Report highlights home-grown terrorist threat

10 March 2017

Tim Dieppe comments on a report highlighting the continuing threat of ‘home-grown’ terrorists

A 1000-page report was released this week highlighting the continuing threat from ‘home-grown’ terrorists, alongside news that security services have prevented 13 potential terror attacks since June 2013.

This comes as it was also revealed this week, that the security services have prevented 13 potential terror attacks since June 2013. Assistant Commissioner Mark Rowley said that there were 500 live counter-terror investigations at any time. The head of MI6 said in December that the scale of the terrorism threat to the UK is “unprecedented.”

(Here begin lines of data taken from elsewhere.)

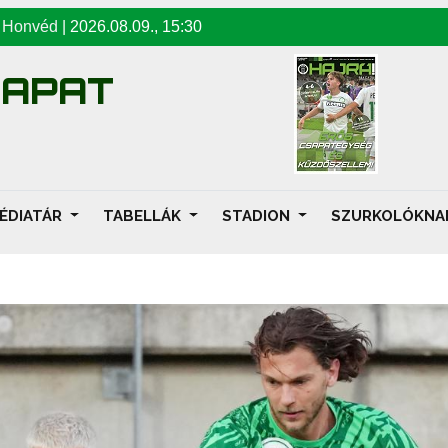
-
Honvéd
|
2026.08.09
.,
15:30
SAPAT
ÉDIATÁR
TABELLÁK
STADION
SZURKOLÓKN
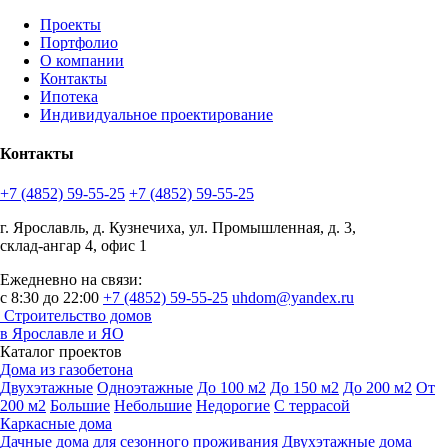
Проекты
Портфолио
О компании
Контакты
Ипотека
Индивидуальное проектирование
Контакты
+7 (4852) 59-55-25
+7 (4852) 59-55-25
г. Ярославль, д. Кузнечиха, ул. Промышленная, д. 3,
склад-ангар 4, офис 1
Ежедневно на связи:
с 8:30 до 22:00
+7 (4852) 59-55-25
uhdom@yandex.ru
Строительство домов
в Ярославле и ЯО
Каталог проектов
Дома из газобетона
Двухэтажные
Одноэтажные
До 100 м2
До 150 м2
До 200 м2
От
200 м2
Большие
Небольшие
Недорогие
С террасой
Каркасные дома
Дачные дома для сезонного проживания
Двухэтажные дома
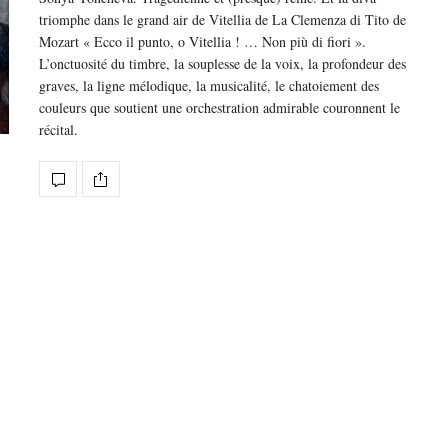
triomphe dans le grand air de Vitellia de La Clemenza di Tito de
Mozart « Ecco il punto, o Vitellia ! … Non più di fiori ».
L’onctuosité du timbre, la souplesse de la voix, la profondeur des
graves, la ligne mélodique, la musicalité, le chatoiement des
couleurs que soutient une orchestration admirable couronnent le
récital.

The threat level for international terrorism in the UK has been severe – meaning an attack is highly likely – since August 2014. Back in 2015, it was revealed that MI5 and anti-terrorism police are monitoring more than 3,000 homegrown Islamist extremists willing to carry out attacks in Britain.

Link with segregation

The report shows a clear link between segregated Muslim areas and terrorism. Only 14% of British Muslims live in neighbourhoods that are more than 60% Muslim, yet 24% of all Islamist terrorists come from these areas.

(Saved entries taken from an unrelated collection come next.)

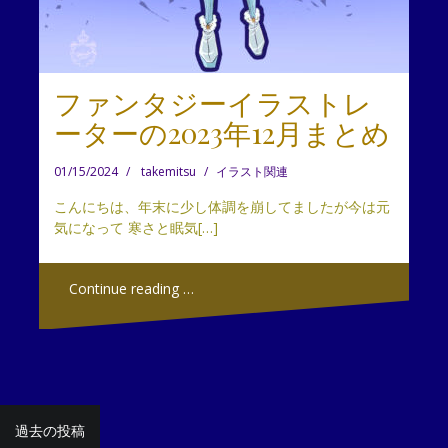
ファンタジーイラストレ
ーターの2023年12月まとめ
01/15/2024
takemitsu
イラスト関連
こんにちは、年末に少し体調を崩してましたが今は元
気になって 寒さと眠気[…]
Continue reading …
投
過去の投稿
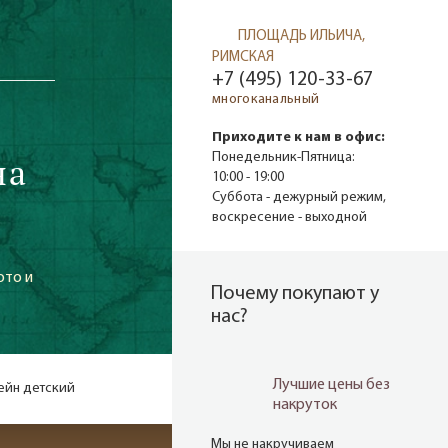
ПЛОЩАДЬ ИЛЬИЧА,
РИМСКАЯ
+7 (495) 120-33-67
многоканальный
Приходите к нам в офис:
на
Понедельник-Пятница:
10:00 - 19:00
Суббота - дежурный режим,
воскресение - выходной
ото и
Почему покупают у
нас?
Лучшие цены без
ейн детский
накруток
Мы не накручиваем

Just five council wards in Birmingham (out of 9,500 in Britain as a whole) account for 26 convicted terrorists, a tenth of the national total. Birmingham overall had 39 convicted terrorists. London was home to 117 terrorists, though they are more widely spread and roughly proportional to the Islamic community in London.

Minority of lone operators

The report notes that: “Only one in ten offences was carried out by someone who acted entirely alone and had no extremist connections.” The internet increasing as a source for engagement with extremism, and was influential in over half of more recent cases.

It states: “There is little correlation between involvement in terrorism and educational achievement and employment status, and the majority of offences were committed by those living with their partner and/or children, or increasingly, at their family home.”

Becoming harder to identify

Offenders are “increasingly less likely to be known to the Security Service,” which along with the “increased prevalence of smaller cells and individualistic offending” means that fewer opportunities for identification are arising. At the same time, terror convictions have doubled in the past five years.

The report states that: “Religious converts were disproportionately involved in Islamism-inspired terrorism.”

Conclusions

This report highlights the difficulties faced by the security services in combating the increasing threat from home-grown terrorism. It shows that tackling segregation is urgently required as one way of mitigating the problem. It demonstrates that we have been wrong to see Islam as a benign religion that poses no security threat to our nation. The Casey Review highlighted the problematic extent of segregation in our nation, and I proposed ten policies that the government could easily take up that would make a real difference.

The security services have done a remarkable job in preventing potential Islamist terrorist attacks in recent years. I very much hope that it does not take a successful terrorist attack to provoke the government to take serious action to tackle this threat.